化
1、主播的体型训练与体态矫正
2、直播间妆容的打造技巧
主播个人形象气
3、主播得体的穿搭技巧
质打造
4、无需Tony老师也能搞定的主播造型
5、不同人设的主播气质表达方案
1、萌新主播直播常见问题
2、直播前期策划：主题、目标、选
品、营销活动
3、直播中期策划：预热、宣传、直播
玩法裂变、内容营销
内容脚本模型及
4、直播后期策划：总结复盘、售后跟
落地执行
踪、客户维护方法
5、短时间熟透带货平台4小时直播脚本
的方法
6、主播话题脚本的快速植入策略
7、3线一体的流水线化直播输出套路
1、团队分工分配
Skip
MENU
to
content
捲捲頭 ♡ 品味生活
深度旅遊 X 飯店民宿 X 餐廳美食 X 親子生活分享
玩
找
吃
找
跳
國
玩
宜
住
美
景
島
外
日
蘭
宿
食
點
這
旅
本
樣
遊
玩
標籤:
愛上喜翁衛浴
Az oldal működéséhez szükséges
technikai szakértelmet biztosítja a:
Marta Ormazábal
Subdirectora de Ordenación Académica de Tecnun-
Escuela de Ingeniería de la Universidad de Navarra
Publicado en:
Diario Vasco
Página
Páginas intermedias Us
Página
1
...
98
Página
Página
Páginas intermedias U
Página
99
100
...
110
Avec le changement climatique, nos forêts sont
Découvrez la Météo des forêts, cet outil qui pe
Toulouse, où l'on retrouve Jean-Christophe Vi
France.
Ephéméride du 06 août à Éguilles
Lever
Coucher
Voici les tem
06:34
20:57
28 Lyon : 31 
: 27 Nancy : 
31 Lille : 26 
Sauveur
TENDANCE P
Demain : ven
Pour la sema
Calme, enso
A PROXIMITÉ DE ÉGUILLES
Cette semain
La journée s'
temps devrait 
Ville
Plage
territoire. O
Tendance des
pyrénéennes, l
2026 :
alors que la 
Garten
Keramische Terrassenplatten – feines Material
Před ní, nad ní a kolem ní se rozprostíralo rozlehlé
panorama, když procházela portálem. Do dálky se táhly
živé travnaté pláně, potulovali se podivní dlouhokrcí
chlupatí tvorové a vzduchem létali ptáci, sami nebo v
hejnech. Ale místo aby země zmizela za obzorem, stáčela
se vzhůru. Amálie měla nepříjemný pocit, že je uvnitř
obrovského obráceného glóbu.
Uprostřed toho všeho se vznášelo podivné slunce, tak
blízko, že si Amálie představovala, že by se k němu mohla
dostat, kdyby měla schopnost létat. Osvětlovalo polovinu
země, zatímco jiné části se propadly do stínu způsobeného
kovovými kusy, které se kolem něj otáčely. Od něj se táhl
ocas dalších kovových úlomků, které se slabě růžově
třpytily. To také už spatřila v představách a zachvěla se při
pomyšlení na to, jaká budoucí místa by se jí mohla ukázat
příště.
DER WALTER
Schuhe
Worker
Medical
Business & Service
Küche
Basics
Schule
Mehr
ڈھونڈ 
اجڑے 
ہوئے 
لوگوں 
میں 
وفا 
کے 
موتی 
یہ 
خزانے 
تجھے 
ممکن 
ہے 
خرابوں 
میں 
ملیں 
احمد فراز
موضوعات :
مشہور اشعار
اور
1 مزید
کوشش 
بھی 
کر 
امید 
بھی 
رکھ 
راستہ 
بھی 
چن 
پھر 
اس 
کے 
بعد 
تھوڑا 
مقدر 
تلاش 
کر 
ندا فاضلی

════════

■ **WORK INSTRUCTION**: Please output each record exactly as it appears above.

■ **ANSWER**:
化
1、主播的体型训练与体态矫正
2、直播间妆容的打造技巧
主播个人形象气
3、主播得体的穿搭技巧
质打造
4、无需Tony老师也能搞定的主播造型
5、不同人设的主播气质表达方案
1、萌新主播直播常见问题
2、直播前期策划：主题、目标、选
品、营销活动
3、直播中期策划：预热、宣传、直播
玩法裂变、内容营销
内容脚本模型及
4、直播后期策划：总结复盘、售后跟
落地执行
踪、客户维护方法
5、短时间熟透带货平台4小时直播脚本
的方法
6、主播话题脚本的快速植入策略
7、3线一体的流水线化直播输出套路
1、团队分工分配
Skip
MENU
to
content
捲捲頭 ♡ 品味生活
深度旅遊 X 飯店民宿 X 餐廳美食 X 親子生活分享
玩
找
吃
找
跳
國
玩
宜
住
美
景
島
外
日
蘭
宿
食
點
這
旅
本
樣
遊
玩
標籤:
愛上喜翁衛浴
Az oldal működéséhez szükséges
technikai szakértelmet biztosítja a:
Marta Ormazábal
Subdirectora de Ordenación Académica de Tecnun-
Escuela de Ingeniería de la Universidad de Navarra
Publicado en:
Diario Vasco
Página
Páginas intermedias Us
Página
1
...
98
Página
Página
Páginas intermedias U
Página
99
100
...
110
Avec le changement climatique, nos forêts sont
Découvrez la Météo des forêts, cet outil qui pe
Toulouse, où l'on retrouve Jean-Christophe Vi
France.
Ephéméride du 06 août à Éguilles
Lever
Coucher
Voici les tem
06:34
20:57
28 Lyon : 31 
: 27 Nancy : 
31 Lille : 26 
Sauveur
TENDANCE P
Demain : ven
Pour la sema
Calme, enso
A PROXIMITÉ DE ÉGUILLES
Cette semain
La journée s'
temps devrait 
Ville
Plage
territoire. O
Tendance des
pyrénéennes, l
2026 :
alors que la 
Garten
Keramische Terrassenplatten – feines Material
Před ní, nad ní a kolem ní se rozprostíralo rozlehlé
panorama, když procházela portálem. Do dálky se táhly
živé travnaté pláně, potulovali se podivní dlouhokrcí
chlupatí tvorové a vzduchem létali ptáci, sami nebo v
hejnech. Ale místo aby země zmizela za obzorem, stáčela
se vzhůru. Amálie měla nepříjemný pocit, že je uvnitř
obrovského obráceného glóbu.
Uprostřed toho všeho se vznášelo podivné slunce, tak
blízko, že si Amálie představovala, že by se k němu mohla
dostat, kdyby měla schopnost létat. Osvětlovalo polovinu
země, zatímco jiné části se propadly do stínu způsobeného
kovovými kusy, které se kolem něj otáčely. Od něj se táhl
ocas dalších kovových úlomků, které se slabě růžově
třpytily. To také už spatřila v představách a zachvěla se při
pomyšlení na to, jaká budoucí místa by se jí mohla ukázat
příště.
DER WALTER
Schuhe
Worker
Medical
Business & Service
Küche
Basics
Schule
Mehr
ڈھونڈ 
اجڑے 
ہوئے 
لوگوں 
میں 
وفا 
کے 
موتی 
یہ 
خزانے 
تجھے 
ممکن 
ہے 
خرابوں 
میں 
ملیں 
احمد فراز
موضوعات :
مشہور اشعار
اور
1 مزید
کوشش 
بھی 
کر 
امید 
بھی 
رکھ 
راستہ 
بھی 
چن 
پھر 
اس 
کے 
بعد 
تھوڑا 
مقدر 
تلاش 
کر 
ندا فاضلی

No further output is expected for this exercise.